# Try a classifier with cross-validation and record the accuracy

In [1]:
import numpy as np
import time
from sklearn.linear_model import LogisticRegression
from sklearn.feature_extraction.text import CountVectorizer
from sklearn.model_selection import cross_val_score
import text_package

HAM = 'ham'
SPAM = 'spam'
CLASS = 'Class'
SUBJECT = 'Subject'
CONTENT = 'Content'
BOTH = 'Both'

# Try this on the whole train set
train_list = text_package.get_text_from_csv('train.csv')
# Create the CountVectorizer object
simple_vectorizer = CountVectorizer()
# First try it on the merger of the content and the subject
counts = simple_vectorizer.fit_transform(train_list[BOTH].values)
# And first try with a logistic regression
log_reg = LogisticRegression()


# Create a function to try some n values for cross validation and get the accuracy
def get_cross_val_accuracy_time(n_fold):
    start_time = time.time()
    # Cross-validate the model with the data, with 'n_fold' cv
    scores = cross_val_score(log_reg, counts, train_list[CLASS], cv=n_fold, scoring='accuracy')
    print('CV = ', n_fold)
    print('['+', '.join('{0:5.3%}'.format(k) for k in scores)+']')
    # Print the accuracy
    print('Accuracy: {0:11.9%}'.format(np.mean(scores)))
    # Print the computation time
    print("Time: {:6.4} seconds".format(time.time() - start_time))
    # Print the ratio Accuracy calculated/Time it took to calculate it
    print("Accuracy/Time ratio: {0:5.3%}/s\n".format(np.mean(scores)/(time.time() - start_time)))

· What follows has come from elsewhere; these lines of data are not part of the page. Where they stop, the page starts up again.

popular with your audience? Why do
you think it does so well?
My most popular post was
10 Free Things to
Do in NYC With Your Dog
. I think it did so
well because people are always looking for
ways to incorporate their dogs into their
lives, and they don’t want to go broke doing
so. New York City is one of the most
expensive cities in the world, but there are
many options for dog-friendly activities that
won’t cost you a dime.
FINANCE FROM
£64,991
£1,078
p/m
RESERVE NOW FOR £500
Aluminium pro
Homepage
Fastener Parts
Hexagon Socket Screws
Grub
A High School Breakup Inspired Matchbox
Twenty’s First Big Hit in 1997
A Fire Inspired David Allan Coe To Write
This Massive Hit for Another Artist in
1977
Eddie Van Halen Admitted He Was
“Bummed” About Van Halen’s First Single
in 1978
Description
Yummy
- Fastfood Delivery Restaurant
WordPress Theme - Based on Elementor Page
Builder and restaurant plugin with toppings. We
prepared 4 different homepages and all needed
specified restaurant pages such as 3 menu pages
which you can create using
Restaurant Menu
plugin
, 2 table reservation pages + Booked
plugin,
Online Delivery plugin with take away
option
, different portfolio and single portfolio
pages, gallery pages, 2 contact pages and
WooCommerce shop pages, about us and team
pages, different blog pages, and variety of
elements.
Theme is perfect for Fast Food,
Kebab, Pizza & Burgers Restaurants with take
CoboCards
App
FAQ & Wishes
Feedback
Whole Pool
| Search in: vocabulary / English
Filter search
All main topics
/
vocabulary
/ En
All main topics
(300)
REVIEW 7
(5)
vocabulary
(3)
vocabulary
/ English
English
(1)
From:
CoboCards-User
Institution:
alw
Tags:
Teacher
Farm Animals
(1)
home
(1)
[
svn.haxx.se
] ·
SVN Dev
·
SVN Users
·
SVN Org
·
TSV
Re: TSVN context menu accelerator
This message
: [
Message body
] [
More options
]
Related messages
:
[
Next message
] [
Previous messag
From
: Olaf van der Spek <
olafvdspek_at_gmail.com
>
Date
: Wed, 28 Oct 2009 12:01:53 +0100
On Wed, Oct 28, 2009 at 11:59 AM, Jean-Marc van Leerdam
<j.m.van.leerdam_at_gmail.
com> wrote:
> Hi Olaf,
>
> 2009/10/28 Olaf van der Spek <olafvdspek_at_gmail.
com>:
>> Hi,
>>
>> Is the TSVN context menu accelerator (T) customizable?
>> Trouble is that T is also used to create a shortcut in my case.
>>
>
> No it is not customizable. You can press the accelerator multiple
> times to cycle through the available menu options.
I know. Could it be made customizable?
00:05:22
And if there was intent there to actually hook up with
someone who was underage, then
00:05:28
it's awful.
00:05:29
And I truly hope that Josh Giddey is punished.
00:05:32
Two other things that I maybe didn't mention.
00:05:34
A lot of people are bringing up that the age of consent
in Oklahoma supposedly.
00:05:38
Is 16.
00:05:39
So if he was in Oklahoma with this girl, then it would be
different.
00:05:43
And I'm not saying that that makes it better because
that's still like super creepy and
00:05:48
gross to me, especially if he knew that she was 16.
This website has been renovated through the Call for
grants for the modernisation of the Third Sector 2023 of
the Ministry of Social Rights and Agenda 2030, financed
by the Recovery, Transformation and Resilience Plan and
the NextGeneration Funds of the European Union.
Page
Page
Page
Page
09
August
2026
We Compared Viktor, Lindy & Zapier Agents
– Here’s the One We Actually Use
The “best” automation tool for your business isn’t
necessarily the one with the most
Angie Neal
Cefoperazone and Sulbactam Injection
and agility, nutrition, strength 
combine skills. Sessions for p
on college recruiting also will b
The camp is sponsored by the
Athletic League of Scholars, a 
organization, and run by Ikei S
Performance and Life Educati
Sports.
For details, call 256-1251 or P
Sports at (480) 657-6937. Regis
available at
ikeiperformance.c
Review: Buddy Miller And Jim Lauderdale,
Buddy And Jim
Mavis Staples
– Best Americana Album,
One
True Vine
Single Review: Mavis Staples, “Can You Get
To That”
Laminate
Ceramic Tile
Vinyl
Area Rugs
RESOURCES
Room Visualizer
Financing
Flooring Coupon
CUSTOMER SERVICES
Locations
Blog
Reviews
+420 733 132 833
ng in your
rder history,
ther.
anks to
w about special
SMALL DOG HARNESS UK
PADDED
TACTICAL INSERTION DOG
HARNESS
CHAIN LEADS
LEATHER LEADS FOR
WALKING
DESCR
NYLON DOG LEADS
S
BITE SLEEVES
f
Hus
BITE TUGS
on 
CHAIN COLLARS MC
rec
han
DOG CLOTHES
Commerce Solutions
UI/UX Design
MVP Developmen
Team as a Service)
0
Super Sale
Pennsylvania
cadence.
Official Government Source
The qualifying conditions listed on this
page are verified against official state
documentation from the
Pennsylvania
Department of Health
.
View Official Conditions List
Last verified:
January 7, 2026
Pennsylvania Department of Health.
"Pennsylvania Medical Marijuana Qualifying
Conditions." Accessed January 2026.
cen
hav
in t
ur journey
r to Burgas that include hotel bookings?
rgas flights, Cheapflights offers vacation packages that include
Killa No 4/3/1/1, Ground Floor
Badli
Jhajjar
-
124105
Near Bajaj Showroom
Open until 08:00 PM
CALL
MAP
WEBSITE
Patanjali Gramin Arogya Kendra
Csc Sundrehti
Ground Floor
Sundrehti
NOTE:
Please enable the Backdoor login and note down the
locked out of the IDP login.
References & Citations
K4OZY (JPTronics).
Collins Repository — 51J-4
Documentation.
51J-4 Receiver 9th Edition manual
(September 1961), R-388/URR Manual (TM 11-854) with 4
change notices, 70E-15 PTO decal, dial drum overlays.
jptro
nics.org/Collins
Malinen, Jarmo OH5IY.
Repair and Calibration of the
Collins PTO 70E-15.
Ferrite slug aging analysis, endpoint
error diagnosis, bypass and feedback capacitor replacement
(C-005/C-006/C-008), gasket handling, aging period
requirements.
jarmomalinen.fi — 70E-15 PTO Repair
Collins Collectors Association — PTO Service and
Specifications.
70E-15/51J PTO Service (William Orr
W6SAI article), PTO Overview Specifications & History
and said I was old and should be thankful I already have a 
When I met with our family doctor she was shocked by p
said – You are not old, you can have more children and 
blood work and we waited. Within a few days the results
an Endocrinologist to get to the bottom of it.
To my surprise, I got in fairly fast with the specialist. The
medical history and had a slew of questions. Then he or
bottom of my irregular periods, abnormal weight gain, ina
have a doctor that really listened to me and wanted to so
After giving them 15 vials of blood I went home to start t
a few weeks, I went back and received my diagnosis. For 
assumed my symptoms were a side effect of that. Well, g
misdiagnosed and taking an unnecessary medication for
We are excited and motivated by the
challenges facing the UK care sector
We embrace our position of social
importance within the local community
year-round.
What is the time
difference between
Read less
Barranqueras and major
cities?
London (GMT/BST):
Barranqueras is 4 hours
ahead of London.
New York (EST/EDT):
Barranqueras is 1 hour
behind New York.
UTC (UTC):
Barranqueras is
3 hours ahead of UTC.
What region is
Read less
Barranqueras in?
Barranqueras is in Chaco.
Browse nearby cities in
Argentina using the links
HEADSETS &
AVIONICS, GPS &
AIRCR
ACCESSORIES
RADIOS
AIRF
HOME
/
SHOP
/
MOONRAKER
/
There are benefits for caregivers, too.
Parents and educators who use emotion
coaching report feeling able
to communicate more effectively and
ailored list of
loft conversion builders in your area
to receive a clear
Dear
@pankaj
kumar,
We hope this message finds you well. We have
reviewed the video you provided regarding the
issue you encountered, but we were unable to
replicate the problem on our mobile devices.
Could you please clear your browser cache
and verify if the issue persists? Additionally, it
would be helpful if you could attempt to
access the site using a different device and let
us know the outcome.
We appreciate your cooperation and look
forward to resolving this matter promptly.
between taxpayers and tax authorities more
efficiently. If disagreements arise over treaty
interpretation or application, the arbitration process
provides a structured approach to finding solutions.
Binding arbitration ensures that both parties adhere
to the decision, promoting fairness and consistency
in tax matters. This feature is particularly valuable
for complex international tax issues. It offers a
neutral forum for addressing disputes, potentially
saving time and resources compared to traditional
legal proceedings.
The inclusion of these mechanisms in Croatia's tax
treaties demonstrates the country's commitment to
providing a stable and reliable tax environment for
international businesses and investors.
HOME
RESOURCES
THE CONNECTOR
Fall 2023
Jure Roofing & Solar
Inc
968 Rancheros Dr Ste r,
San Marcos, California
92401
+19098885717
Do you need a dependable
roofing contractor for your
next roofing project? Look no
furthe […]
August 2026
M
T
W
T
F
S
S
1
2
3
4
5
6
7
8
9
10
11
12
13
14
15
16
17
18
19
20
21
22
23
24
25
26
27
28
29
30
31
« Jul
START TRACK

# Try cv fold between 2 and 9, included
for i in range(2, 10):
    get_cross_val_accuracy_time(i)

CV =  2
[98.424%, 98.203%]
Accuracy: 98.313549974%
Time:  5.945 seconds
Accuracy/Time ratio: 16.538%/s

CV =  3
[98.526%, 98.652%, 98.385%]
Accuracy: 98.521186060%
Time:  12.29 seconds
Accuracy/Time ratio: 8.015%/s

CV =  4
[98.509%, 98.932%, 98.610%, 98.423%]
Accuracy: 98.618640455%
Time:  21.98 seconds
Accuracy/Time ratio: 4.487%/s

CV =  5
[98.517%, 98.919%, 98.708%, 98.665%, 98.432%]
Accuracy: 98.648301466%
Time:  25.18 seconds
Accuracy/Time ratio: 3.918%/s

CV =  6
[98.551%, 98.780%, 99.008%, 98.551%, 98.602%, 98.551%]
Accuracy: 98.673739176%
Time:  34.82 seconds
Accuracy/Time ratio: 2.834%/s

CV =  7
[98.428%, 98.754%, 99.021%, 98.813%, 98.546%, 98.190%, 98.695%]
Accuracy: 98.635580623%
Time:  41.41 seconds
Accuracy/Time ratio: 2.382%/s

CV =  8
[98.407%, 98.712%, 98.882%, 99.017%, 98.373%, 98.440%, 98.474%, 98.813%]
Accuracy: 98.639818899%
Time:  49.44 seconds
Accuracy/Time ratio: 1.995%/s

CV =  9
[98.399%, 98.704%, 98.780%, 99.123%, 98.932%, 98.360%, 98.627%, 98.398%, 98.779%]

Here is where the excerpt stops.